* **Assignment**
Go through the records and count the lines where the string "Blackhawks" occurs. Reply with the number only.

--- Data for processing Enclosed Below ---

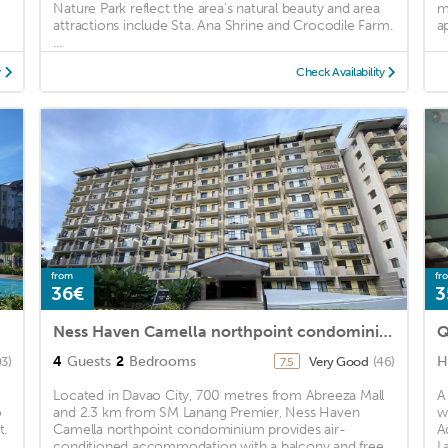
Nature Park reflect the area's natural beauty and area
m
attractions include Sta. Ana Shrine and Crocodile Farm.
a
...
y
Check Availability
from
fr
36€
3
Ness Haven Camella northpoint condominium
Q
4
Guests
2
Bedrooms
H
03)
Very Good
(46)
7.5
Located in Davao City, 700 metres from Abreeza Mall
A
o
and 2.3 km from SM Lanang Premier, Ness Haven
w
t.
Camella northpoint condominium provides air-
A
conditioned accommodation with a balcony and free
L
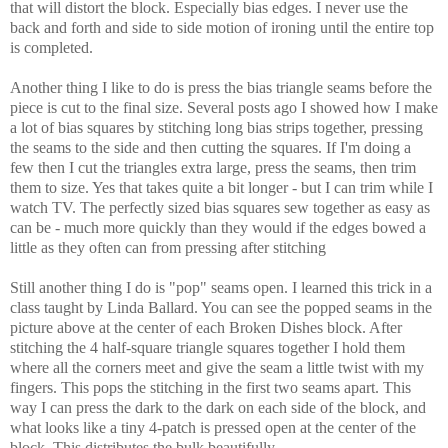
that will distort the block. Especially bias edges. I never use the
back and forth and side to side motion of ironing until the entire top
is completed.
Another thing I like to do is press the bias triangle seams before the
piece is cut to the final size. Several posts ago I showed how I make
a lot of bias squares by stitching long bias strips together, pressing
the seams to the side and then cutting the squares. If I'm doing a
few then I cut the triangles extra large, press the seams, then trim
them to size. Yes that takes quite a bit longer - but I can trim while I
watch TV. The perfectly sized bias squares sew together as easy as
can be - much more quickly than they would if the edges bowed a
little as they often can from pressing after stitching
Still another thing I do is "pop" seams open. I learned this trick in a
class taught by Linda Ballard. You can see the popped seams in the
picture above at the center of each Broken Dishes block. After
stitching the 4 half-square triangle squares together I hold them
where all the corners meet and give the seam a little twist with my
fingers. This pops the stitching in the first two seams apart. This
way I can press the dark to the dark on each side of the block, and
what looks like a tiny 4-patch is pressed open at the center of the
block. This distributes the bulk beautifully.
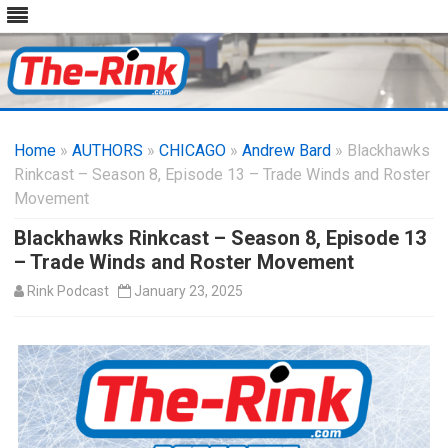
Skip
to
Home
»
AUTHORS
»
CHICAGO
content
»
Andrew Bard
» Blackhawks
Rinkcast – Season 8, Episode 13 – Trade Winds and Roster
Movement
Blackhawks Rinkcast – Season 8, Episode 13
– Trade Winds and Roster Movement
Rink Podcast
January 23, 2025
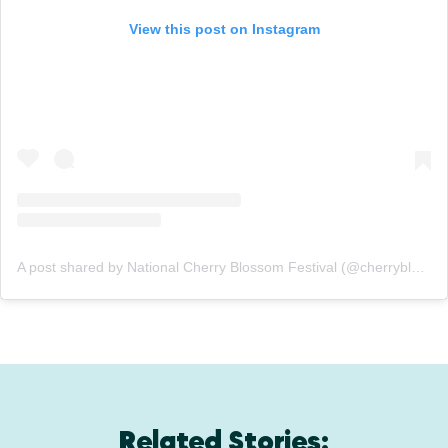
View this post on Instagram
A post shared by National Cherry Blossom Festival (@cherryblossfest)
Related Stories:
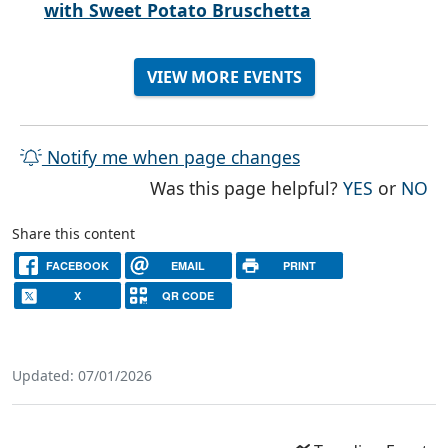
with Sweet Potato Bruschetta
VIEW MORE EVENTS
Notify me when page changes
THE PAG
TH
Was this page helpful?
YES
or
NO
Share this content
FACEBOOK
EMAIL
PRINT
X
QR CODE
Updated: 07/01/2026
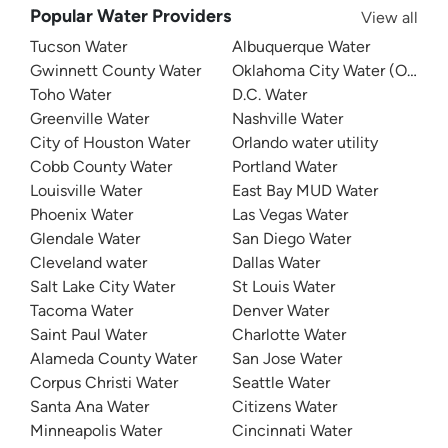
Popular Water Providers
View all
Tucson Water
Albuquerque Water
Gwinnett County Water
Oklahoma City Water (OKC W
Toho Water
D.C. Water
Greenville Water
Nashville Water
City of Houston Water
Orlando water utility
Cobb County Water
Portland Water
Louisville Water
East Bay MUD Water
Phoenix Water
Las Vegas Water
Glendale Water
San Diego Water
Cleveland water
Dallas Water
Salt Lake City Water
St Louis Water
Tacoma Water
Denver Water
Saint Paul Water
Charlotte Water
Alameda County Water
San Jose Water
Corpus Christi Water
Seattle Water
Santa Ana Water
Citizens Water
Minneapolis Water
Cincinnati Water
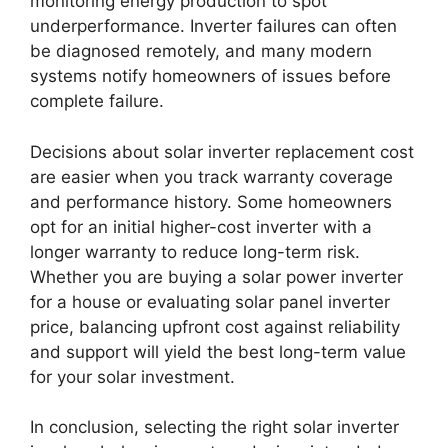
monitoring energy production to spot
underperformance. Inverter failures can often
be diagnosed remotely, and many modern
systems notify homeowners of issues before
complete failure.
Decisions about solar inverter replacement cost
are easier when you track warranty coverage
and performance history. Some homeowners
opt for an initial higher-cost inverter with a
longer warranty to reduce long-term risk.
Whether you are buying a solar power inverter
for a house or evaluating solar panel inverter
price, balancing upfront cost against reliability
and support will yield the best long-term value
for your solar investment.
In conclusion, selecting the right solar inverter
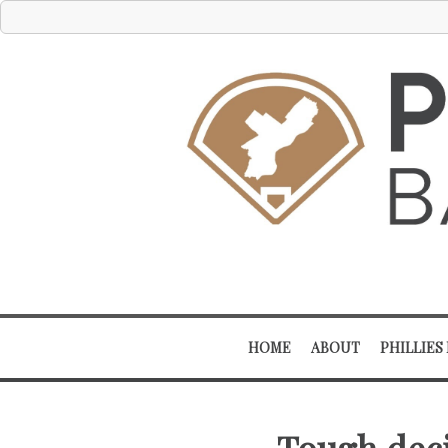
HOME
ABOUT
PHILLIES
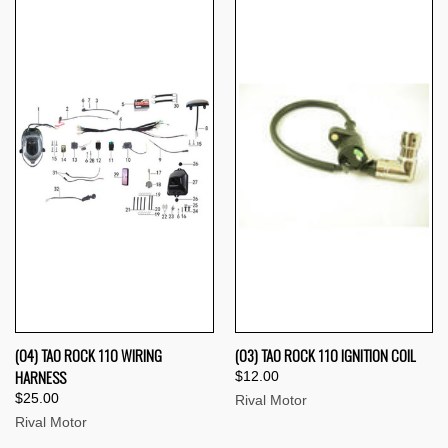
(04) TAO ROCK 110 WIRING
(03) TAO ROCK 110 IGNITION COIL
HARNESS
$12.00
$25.00
Rival Motor
Rival Motor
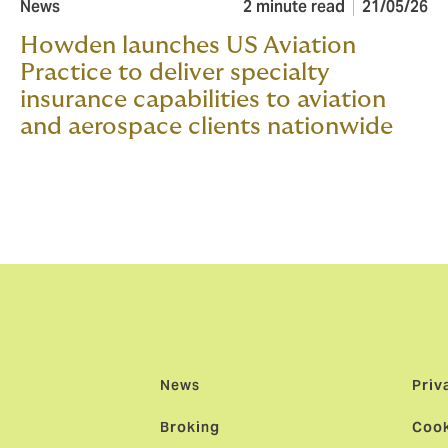
News
2 minute read
21/05/26
Howden launches US Aviation
Practice to deliver specialty
insurance capabilities to aviation
and aerospace clients nationwide
News
Priv
Broking
Cook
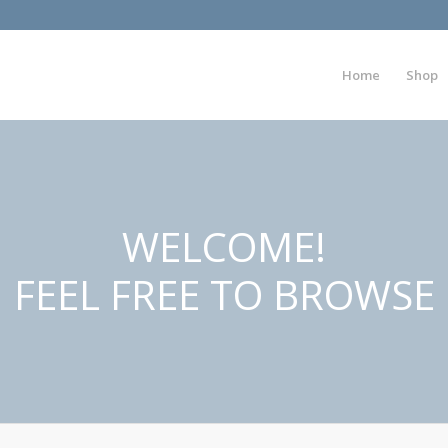
Home
Shop
WELCOME!
FEEL FREE TO BROWSE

--- End of Enclosed Data for processing ---

* **Output of the task**
2